Patriotism, you see, apparently stops meaning quite so much when it might involve protecting veterans who are not white.

At every turn, it seems that “making America great” has really meant making marginalized people suffer even more for the perceived sin of not being white, for the perceived sin of needing their oppression to stop and for the perceived sin of seeking a safer place to go with their families. America has gone from being a country that paid lip service welcoming those in search of a better life to a country that actively refuses asylum to people who most need help.

Until recently, patriotism hasn’t meant selfishness; now it rejects selflessness as unpatriotic. Witness the willingness of many to sacrifice their fellow Americans’ health to avoid having to give up even one iota of personal comfort, demanding that workers put themselves and their families at risk to give haircuts or wait tables or clean homes, often to people who refuse to wear masks as a gesture of basic courtesy. We aren’t asking those people to risk death to fight an enemy abroad, let alone a foreign invader. We are demanding that they provide services to people here — including some who proclaim themselves to be “Real Americans,” as though anyone who doesn’t believe what they do is something else.

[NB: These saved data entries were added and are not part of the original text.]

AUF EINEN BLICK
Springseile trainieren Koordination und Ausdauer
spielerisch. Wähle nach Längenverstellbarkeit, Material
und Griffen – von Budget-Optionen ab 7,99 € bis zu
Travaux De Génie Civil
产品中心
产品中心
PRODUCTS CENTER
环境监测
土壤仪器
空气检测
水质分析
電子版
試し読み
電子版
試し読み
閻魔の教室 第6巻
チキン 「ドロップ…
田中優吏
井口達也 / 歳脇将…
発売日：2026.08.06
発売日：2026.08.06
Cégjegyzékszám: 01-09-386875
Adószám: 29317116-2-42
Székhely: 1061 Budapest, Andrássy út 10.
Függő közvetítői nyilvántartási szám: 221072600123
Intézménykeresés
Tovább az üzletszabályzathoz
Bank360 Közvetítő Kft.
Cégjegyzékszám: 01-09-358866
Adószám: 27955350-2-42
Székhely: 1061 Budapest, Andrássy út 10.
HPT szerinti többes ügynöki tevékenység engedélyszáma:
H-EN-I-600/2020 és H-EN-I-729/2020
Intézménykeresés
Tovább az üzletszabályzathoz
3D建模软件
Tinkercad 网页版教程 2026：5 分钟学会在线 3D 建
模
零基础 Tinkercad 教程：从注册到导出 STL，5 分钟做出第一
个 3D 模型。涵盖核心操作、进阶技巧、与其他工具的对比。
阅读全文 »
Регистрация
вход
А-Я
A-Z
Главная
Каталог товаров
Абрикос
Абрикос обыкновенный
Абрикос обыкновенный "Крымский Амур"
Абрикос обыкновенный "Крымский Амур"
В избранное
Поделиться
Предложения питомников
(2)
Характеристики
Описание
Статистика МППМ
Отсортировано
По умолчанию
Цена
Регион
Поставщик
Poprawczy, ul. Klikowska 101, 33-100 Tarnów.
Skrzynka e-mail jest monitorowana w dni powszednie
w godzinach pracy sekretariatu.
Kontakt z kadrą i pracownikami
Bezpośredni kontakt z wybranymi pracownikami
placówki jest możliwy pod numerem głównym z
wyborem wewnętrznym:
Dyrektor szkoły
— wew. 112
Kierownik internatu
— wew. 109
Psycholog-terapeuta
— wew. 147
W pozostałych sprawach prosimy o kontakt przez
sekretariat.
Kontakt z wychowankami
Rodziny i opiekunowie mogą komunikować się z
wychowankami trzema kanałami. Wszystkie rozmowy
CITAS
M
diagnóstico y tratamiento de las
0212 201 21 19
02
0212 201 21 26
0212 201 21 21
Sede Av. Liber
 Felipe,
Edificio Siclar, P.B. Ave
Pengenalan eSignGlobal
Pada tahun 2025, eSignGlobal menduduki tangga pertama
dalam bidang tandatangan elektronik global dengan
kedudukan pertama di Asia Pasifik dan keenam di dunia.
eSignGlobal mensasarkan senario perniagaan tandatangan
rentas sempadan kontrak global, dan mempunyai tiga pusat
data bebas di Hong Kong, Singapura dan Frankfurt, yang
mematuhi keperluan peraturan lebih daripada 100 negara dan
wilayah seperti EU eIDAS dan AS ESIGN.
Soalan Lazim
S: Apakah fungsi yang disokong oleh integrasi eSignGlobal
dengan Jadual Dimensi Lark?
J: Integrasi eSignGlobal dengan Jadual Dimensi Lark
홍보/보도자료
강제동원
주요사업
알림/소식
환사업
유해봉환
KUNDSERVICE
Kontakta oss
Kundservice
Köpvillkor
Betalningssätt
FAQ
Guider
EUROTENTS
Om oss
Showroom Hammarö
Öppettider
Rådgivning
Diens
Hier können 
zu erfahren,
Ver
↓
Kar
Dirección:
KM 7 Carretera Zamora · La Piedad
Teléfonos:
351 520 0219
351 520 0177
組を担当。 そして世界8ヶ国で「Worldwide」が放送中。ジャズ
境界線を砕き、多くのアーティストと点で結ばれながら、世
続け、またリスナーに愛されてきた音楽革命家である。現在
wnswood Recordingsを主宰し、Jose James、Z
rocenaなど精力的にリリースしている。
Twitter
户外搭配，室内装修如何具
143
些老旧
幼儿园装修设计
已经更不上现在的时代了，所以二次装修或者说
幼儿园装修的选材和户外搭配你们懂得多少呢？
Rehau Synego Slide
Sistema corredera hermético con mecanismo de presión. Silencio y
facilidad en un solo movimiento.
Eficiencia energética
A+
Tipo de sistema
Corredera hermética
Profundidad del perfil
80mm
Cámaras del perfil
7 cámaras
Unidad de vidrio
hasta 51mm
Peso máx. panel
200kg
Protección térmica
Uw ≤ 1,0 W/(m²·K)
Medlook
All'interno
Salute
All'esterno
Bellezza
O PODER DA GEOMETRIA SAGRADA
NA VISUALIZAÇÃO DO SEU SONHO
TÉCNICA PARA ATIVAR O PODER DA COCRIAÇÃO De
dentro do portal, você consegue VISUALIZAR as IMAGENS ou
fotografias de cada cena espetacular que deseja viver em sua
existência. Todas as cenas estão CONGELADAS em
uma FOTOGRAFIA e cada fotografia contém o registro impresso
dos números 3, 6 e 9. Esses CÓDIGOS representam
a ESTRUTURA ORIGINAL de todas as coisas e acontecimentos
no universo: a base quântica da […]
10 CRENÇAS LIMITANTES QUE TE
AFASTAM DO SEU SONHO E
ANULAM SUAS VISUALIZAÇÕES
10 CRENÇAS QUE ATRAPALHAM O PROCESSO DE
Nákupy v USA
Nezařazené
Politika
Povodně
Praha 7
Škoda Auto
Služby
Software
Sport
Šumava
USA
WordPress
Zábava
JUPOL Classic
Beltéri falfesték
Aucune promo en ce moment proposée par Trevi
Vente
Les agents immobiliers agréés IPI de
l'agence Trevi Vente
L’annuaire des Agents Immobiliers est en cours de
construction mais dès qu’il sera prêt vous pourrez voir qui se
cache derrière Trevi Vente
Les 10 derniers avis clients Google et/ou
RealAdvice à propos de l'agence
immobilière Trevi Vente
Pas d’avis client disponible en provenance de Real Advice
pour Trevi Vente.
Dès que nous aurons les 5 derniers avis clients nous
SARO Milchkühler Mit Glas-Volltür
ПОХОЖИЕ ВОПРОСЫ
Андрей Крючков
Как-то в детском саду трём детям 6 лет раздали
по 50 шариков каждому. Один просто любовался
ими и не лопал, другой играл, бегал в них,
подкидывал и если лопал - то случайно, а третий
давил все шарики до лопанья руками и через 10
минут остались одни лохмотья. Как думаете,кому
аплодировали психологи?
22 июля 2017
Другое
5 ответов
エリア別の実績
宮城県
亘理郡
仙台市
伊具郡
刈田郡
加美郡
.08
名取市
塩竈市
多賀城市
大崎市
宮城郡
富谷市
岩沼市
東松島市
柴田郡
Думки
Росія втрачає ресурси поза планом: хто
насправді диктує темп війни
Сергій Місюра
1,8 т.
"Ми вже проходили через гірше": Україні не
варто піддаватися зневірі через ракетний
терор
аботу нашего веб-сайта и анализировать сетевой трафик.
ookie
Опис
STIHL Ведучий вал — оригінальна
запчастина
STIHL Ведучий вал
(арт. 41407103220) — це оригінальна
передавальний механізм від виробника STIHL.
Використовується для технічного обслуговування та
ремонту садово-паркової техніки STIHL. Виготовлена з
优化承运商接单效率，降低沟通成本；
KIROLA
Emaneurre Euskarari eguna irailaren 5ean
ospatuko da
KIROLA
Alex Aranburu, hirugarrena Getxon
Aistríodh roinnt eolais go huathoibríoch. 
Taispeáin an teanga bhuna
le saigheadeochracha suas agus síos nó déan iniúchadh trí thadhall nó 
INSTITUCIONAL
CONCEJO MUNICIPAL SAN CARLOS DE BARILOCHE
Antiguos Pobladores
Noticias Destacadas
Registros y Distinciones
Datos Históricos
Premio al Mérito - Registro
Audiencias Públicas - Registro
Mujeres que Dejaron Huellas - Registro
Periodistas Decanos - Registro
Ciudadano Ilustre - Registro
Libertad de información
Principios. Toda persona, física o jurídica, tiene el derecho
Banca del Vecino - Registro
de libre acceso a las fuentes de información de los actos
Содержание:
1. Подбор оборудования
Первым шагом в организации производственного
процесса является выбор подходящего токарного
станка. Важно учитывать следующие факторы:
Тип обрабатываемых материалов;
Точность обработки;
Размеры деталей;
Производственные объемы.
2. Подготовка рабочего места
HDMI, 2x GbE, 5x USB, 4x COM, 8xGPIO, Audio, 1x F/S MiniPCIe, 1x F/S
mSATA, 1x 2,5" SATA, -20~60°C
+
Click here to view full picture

But I guess a country that values access to guns over children’s lives so often that the response to what was, pre-pandemic, near-daily mass shootings is “thoughts and prayers” instead of gun control doesn’t really have any pride left in itself.

A country with decades of data on the harm that hunger does to people and communities that then lets its own people go hungry — including veterans and their families, who are among those expected to be the hardest hit by current and proposed cuts in food assistance — isn’t a country that loves itself.

And a country in which people applaud while politicians repeatedly try to restrict access to health insurance and thus health care in the middle of an out-of-control pandemic is not a country that values itself — let alone its veterans, when more and more service members and veterans are being diagnosed with COVID-19. When the politicians who should be offering guidance and help to the people are instead largely focused on helping the economy despite the increased risks to the people, telling us that it is for our own good, that is not a nation dedicated to serving the people “that shall not perish from the earth,” but one that is at risk of perishing.

Patriotism has to be more than obsequious adherence to a tortured myth; it cannot just be loving a country that doesn’t love you (or anyone else) back. In order for patriotism to have any real meaning, being patriotic has to involve more than flags (or flag apparel) or support for individual politicians. Real American patriotism is about supporting each other and looking out for each other with more than just slogans and memes. It is showing up to vote in — and be — the kinds of leaders who take care of all of our communities, who prioritize people over arbitrary borders or inane ideas about respecting objects.

The most patriotic thing anyone can do in America is try to make it a better place for everyone and not just you. At the very least, having a modicum of real patriotism would mean acknowledging just how un-American it is to try to make our nation a terrible place for most people and a great place for fascists.